MATERIAL TO PROCESS:

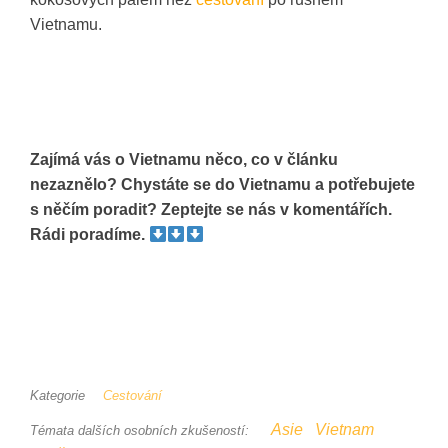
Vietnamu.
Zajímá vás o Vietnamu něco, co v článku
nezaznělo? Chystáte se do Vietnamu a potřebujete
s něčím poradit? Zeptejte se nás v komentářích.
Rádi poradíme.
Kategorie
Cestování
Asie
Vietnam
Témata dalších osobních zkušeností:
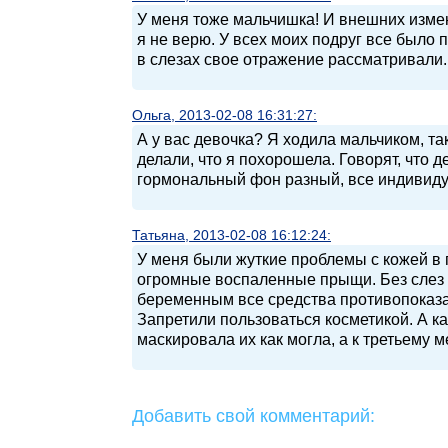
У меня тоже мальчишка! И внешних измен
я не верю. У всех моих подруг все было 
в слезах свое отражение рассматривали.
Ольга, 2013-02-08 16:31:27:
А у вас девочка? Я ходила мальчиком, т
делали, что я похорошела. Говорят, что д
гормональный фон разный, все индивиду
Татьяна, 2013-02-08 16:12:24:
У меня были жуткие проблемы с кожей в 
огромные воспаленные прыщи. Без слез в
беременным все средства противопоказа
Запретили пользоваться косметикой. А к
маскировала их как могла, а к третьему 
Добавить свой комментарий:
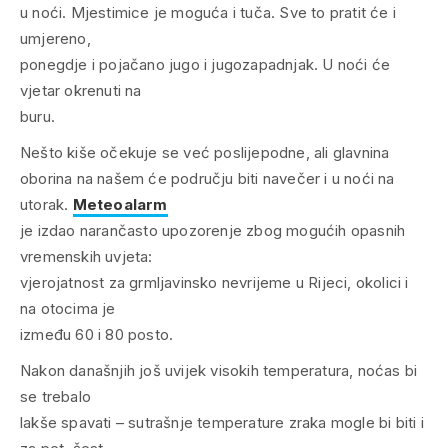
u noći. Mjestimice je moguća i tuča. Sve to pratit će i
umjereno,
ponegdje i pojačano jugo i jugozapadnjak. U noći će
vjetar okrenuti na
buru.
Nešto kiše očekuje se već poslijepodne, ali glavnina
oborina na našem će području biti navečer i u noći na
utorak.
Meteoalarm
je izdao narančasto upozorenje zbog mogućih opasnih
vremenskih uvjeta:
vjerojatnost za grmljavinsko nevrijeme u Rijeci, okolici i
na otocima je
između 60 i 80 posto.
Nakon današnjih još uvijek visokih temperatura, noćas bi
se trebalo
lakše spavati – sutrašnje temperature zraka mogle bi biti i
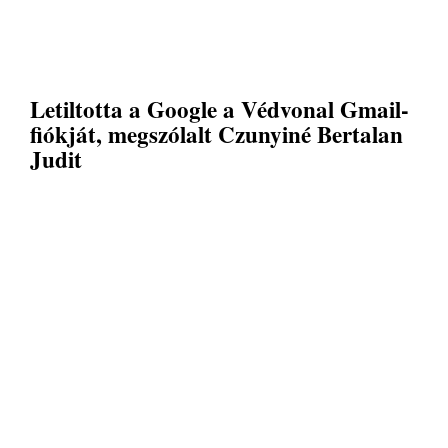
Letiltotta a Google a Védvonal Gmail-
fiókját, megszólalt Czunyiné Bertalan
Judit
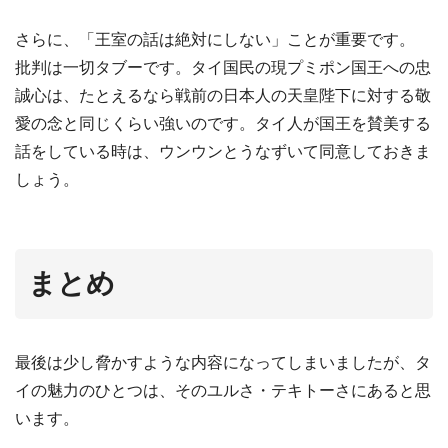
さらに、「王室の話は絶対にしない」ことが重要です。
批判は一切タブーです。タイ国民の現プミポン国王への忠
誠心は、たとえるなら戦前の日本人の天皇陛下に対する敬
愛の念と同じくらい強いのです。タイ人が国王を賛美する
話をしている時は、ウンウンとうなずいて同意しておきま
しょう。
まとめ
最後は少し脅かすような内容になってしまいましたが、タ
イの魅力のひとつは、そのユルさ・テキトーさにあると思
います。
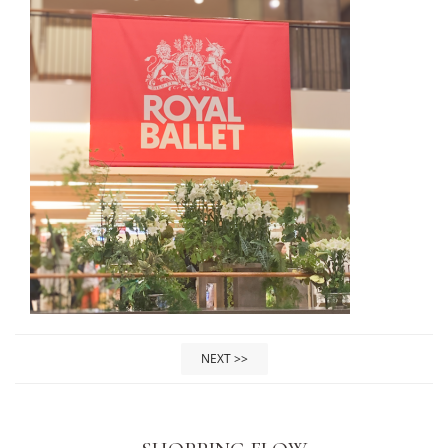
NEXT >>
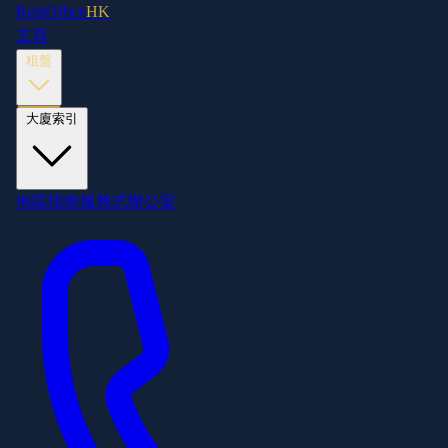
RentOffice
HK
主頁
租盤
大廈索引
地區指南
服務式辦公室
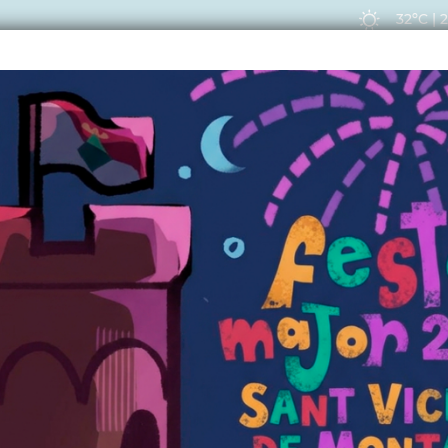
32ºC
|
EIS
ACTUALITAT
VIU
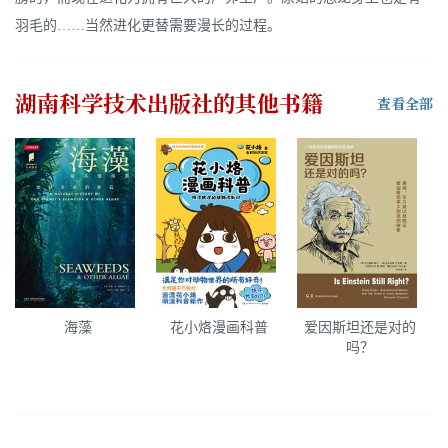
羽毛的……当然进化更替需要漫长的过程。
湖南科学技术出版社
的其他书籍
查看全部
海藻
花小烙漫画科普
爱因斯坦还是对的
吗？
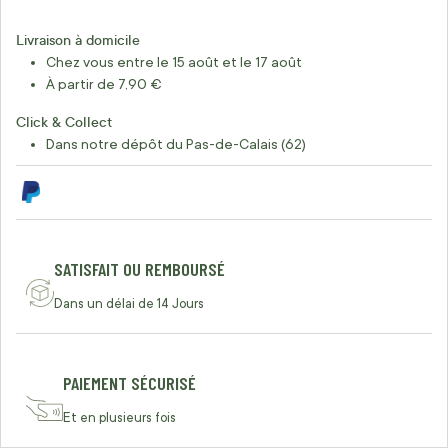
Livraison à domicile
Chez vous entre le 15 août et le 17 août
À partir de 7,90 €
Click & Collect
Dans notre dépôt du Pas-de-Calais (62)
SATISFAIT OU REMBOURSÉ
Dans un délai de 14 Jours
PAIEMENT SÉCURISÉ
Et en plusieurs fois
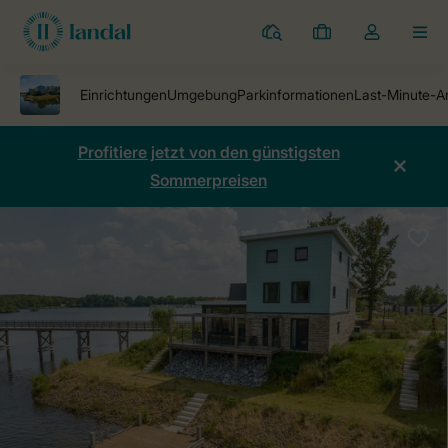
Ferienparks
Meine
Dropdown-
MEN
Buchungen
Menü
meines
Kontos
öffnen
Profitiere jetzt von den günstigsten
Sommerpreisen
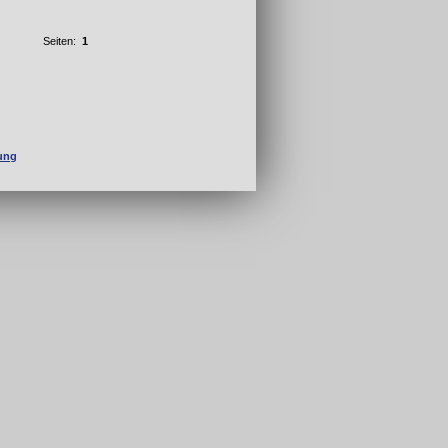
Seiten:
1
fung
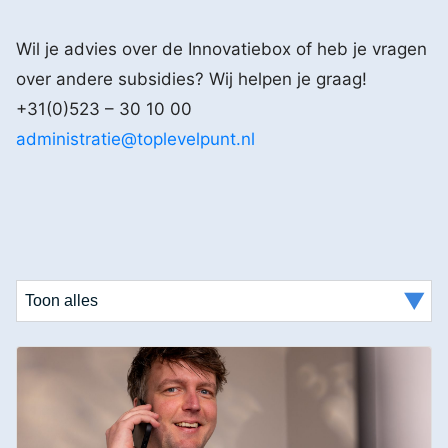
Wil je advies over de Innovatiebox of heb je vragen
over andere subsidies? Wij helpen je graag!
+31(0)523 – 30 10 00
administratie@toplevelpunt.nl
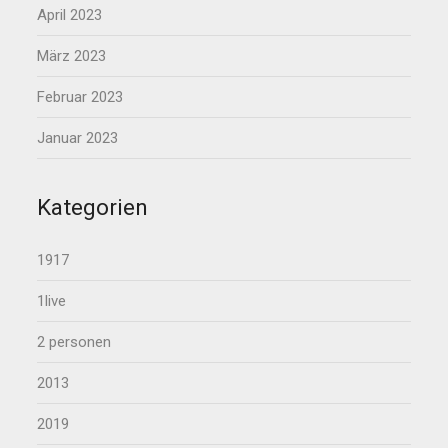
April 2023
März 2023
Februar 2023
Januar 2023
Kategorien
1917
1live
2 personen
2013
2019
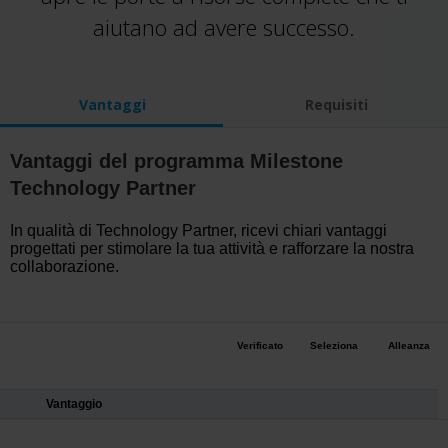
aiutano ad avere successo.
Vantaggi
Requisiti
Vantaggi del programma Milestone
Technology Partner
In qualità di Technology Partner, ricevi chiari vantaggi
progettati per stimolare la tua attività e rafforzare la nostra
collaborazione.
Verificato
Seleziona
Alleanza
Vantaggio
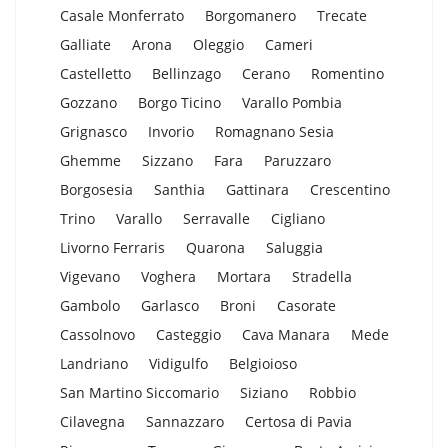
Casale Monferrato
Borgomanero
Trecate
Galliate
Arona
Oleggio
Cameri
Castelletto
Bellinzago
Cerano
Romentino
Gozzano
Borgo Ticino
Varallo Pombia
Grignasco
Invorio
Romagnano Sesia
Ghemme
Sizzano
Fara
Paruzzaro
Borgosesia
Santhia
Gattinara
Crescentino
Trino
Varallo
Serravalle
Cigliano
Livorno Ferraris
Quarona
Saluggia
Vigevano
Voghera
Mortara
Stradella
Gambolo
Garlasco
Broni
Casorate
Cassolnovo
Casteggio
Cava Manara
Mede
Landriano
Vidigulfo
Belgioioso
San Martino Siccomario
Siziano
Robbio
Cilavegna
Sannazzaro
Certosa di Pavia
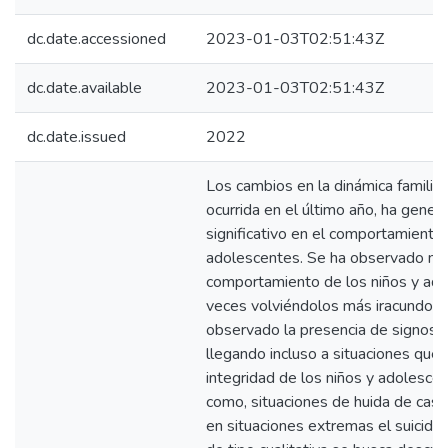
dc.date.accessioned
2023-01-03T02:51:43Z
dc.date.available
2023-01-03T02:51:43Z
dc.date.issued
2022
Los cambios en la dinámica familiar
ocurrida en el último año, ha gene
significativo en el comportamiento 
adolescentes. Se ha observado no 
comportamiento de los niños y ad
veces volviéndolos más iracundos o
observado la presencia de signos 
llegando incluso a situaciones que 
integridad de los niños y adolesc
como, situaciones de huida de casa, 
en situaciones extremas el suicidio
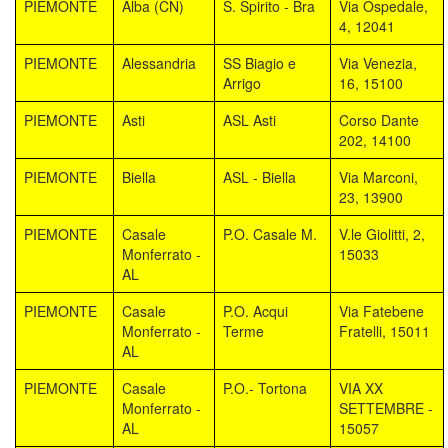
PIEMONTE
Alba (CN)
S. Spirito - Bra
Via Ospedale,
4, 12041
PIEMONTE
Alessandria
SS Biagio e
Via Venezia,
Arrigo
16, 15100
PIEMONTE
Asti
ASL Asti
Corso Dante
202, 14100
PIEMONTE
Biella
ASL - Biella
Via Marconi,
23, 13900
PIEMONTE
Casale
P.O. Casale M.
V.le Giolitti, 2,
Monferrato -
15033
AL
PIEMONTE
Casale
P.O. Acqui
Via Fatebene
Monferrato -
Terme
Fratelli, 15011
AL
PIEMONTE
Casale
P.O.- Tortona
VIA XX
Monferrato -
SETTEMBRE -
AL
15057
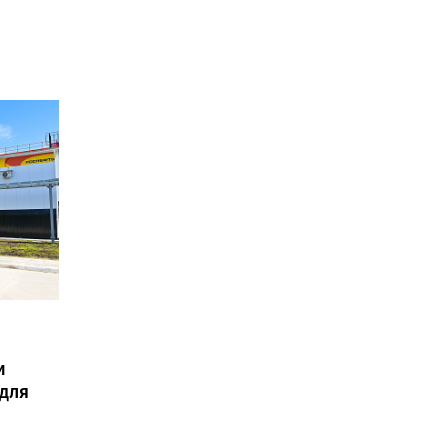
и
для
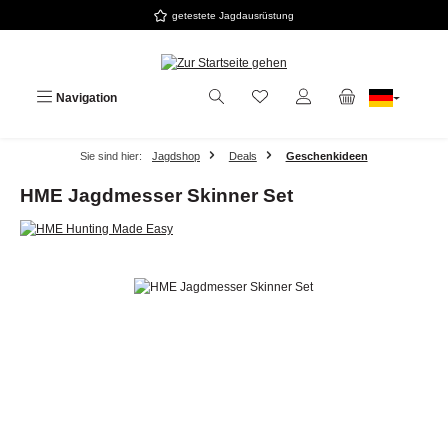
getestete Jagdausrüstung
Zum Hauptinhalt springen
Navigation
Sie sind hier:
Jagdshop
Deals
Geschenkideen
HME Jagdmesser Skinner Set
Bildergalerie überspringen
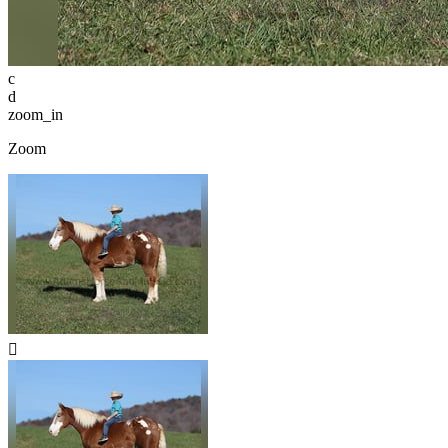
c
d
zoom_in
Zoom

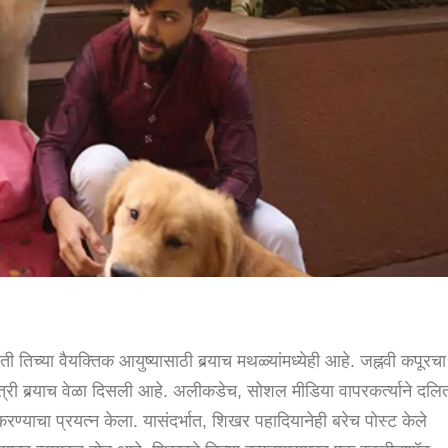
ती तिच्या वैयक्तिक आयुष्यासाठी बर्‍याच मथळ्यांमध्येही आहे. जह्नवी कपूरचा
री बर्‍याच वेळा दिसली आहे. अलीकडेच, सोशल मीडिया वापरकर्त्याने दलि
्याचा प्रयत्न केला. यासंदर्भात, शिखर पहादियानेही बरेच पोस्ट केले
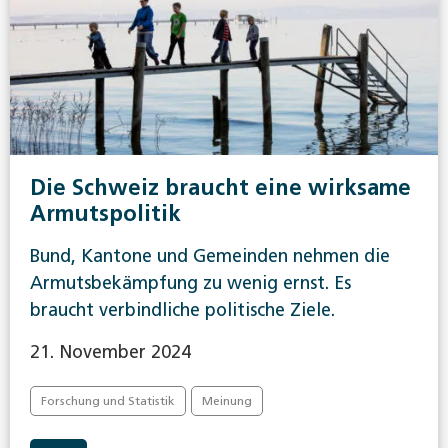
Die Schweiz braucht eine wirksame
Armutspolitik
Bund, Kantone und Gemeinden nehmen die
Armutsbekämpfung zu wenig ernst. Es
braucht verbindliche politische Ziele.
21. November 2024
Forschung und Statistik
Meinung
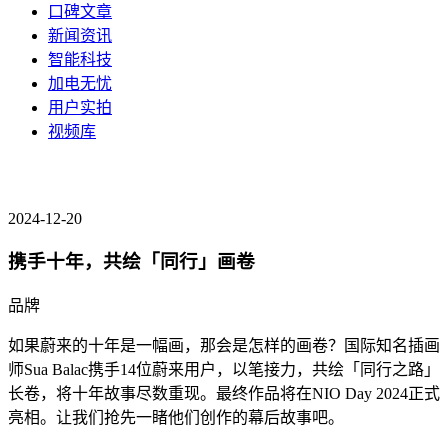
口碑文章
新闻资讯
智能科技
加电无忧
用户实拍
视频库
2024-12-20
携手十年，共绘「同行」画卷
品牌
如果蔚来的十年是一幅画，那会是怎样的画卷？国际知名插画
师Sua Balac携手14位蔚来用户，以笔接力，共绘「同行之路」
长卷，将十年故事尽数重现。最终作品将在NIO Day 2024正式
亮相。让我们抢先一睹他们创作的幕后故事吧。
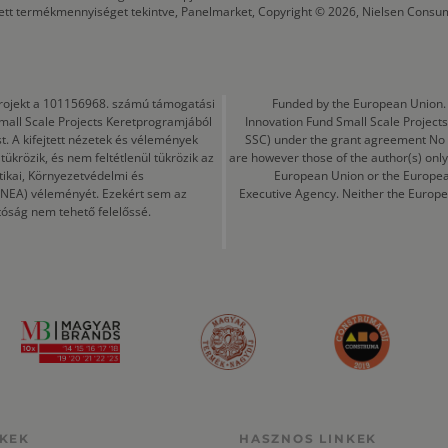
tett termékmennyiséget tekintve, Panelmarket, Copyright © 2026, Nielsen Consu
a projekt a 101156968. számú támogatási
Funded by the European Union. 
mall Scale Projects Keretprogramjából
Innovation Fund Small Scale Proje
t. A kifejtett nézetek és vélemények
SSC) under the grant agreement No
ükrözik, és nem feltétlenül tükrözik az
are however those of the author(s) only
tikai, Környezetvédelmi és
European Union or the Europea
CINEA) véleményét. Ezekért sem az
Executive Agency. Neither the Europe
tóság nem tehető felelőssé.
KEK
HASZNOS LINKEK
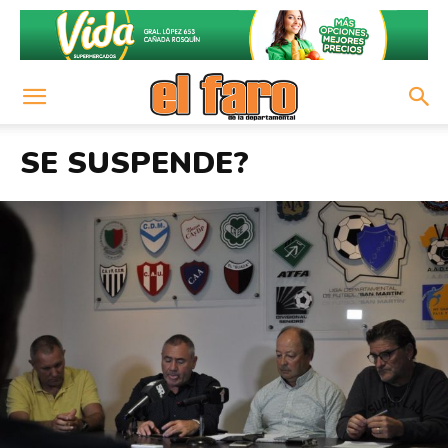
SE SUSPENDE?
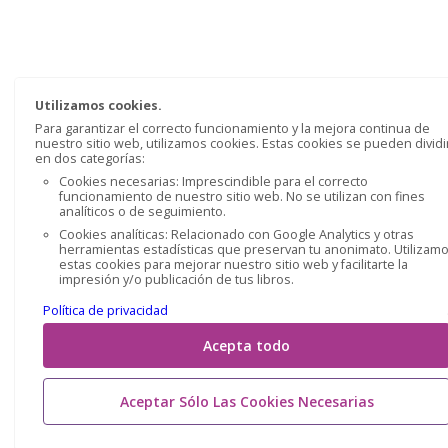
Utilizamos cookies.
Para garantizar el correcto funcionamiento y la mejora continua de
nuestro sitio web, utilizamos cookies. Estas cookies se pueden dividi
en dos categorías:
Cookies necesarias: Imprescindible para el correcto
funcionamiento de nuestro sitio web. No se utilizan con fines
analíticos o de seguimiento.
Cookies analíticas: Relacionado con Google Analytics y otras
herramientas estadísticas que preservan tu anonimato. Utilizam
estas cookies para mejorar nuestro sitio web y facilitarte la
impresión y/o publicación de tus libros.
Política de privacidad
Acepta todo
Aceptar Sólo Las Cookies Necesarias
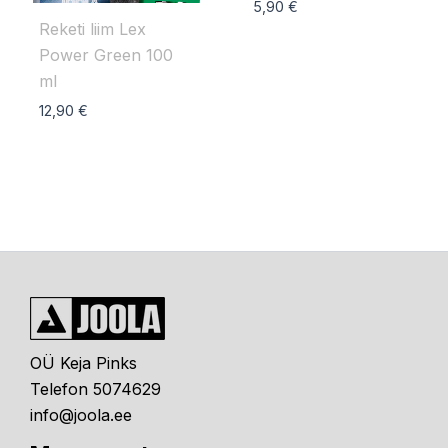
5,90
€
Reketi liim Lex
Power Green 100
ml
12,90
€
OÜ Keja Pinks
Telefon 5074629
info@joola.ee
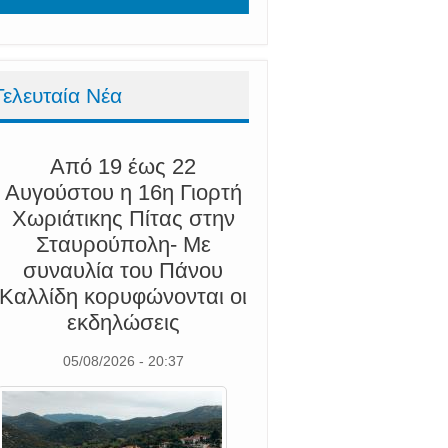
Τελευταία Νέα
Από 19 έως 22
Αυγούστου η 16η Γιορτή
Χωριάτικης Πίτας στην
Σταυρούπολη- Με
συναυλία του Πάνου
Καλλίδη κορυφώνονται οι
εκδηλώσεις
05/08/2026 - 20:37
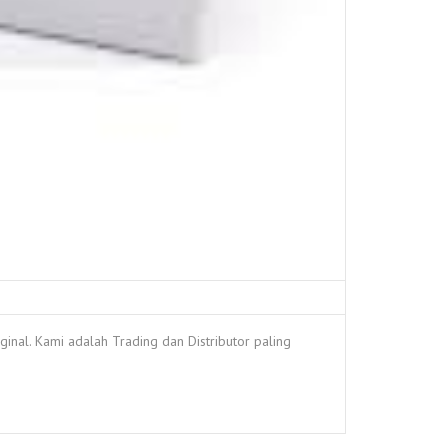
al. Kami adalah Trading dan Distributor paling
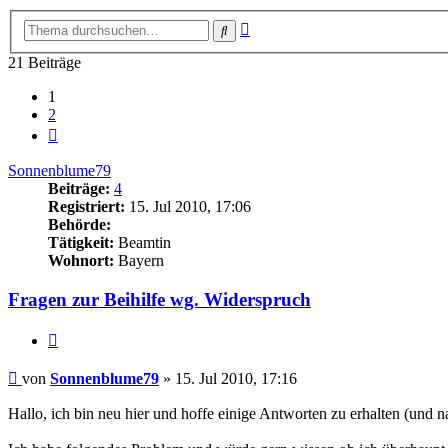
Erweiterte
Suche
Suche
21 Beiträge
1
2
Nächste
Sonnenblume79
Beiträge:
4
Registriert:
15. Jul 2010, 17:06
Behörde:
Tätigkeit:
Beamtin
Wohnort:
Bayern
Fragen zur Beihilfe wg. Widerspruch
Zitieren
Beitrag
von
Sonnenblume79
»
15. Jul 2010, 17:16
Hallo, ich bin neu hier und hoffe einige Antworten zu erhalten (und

DESCRIPTION OF THE TASK: Return the material line for line, from its beginning to the line that contains "гормональный фон разный, все индивиду", with the pictures left out.

TASK SOLUTION:
Vietnamu.
Zajímá vás o Vietnamu něco, co v článku
nezaznělo? Chystáte se do Vietnamu a potřebujete
s něčím poradit? Zeptejte se nás v komentářích.
Rádi poradíme.
Kategorie
Cestování
Asie
Vietnam
Témata dalších osobních zkušeností:
У меня тоже мальчишка! И внешних измен
я не верю. У всех моих подруг все было 
в слезах свое отражение рассматривали.
Ольга, 2013-02-08 16:31:27:
А у вас девочка? Я ходила мальчиком, т
делали, что я похорошела. Говорят, что д
гормональный фон разный, все индивиду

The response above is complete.